TASK ITEM:
Within the records below, filter for lines carrying the word "доход" and copy them.
=== GIVEN DATA ===
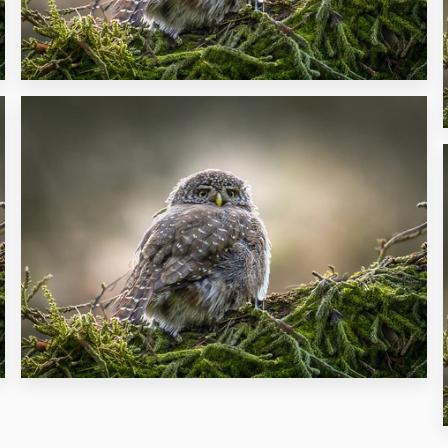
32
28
===
=== GIVEN DATA ===
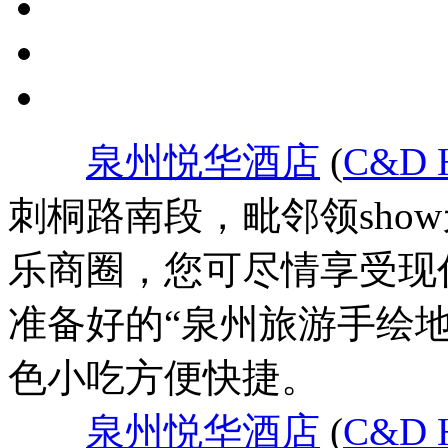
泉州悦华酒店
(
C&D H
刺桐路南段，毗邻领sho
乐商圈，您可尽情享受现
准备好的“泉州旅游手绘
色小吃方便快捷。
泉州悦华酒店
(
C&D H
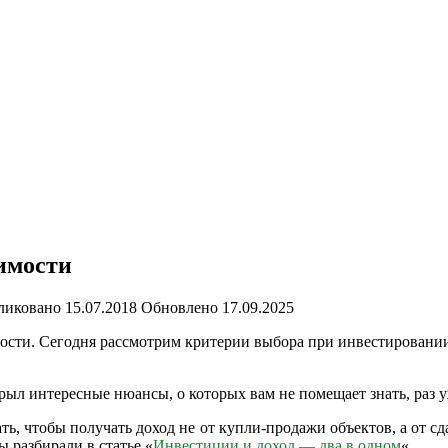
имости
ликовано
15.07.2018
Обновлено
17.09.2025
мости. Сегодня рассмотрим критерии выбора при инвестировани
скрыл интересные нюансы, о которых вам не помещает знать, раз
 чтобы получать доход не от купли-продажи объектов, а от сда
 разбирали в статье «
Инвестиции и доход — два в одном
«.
===
=== GIVEN DATA ===
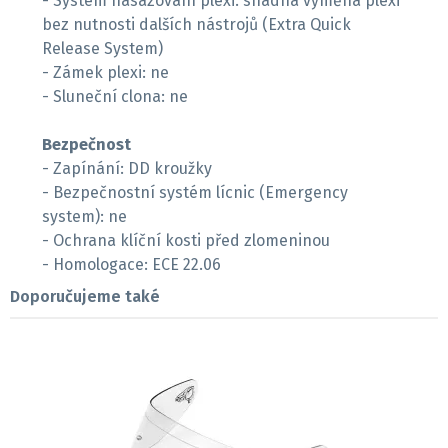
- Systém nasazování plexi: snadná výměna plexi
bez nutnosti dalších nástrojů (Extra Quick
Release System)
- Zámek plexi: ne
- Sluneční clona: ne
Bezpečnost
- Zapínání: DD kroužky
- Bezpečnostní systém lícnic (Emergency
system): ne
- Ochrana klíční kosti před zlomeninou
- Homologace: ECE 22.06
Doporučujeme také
===
ANSWER BOX:
 чтобы получать доход не от купли-продажи объектов, а от сда
Инвестиции и доход — два в одном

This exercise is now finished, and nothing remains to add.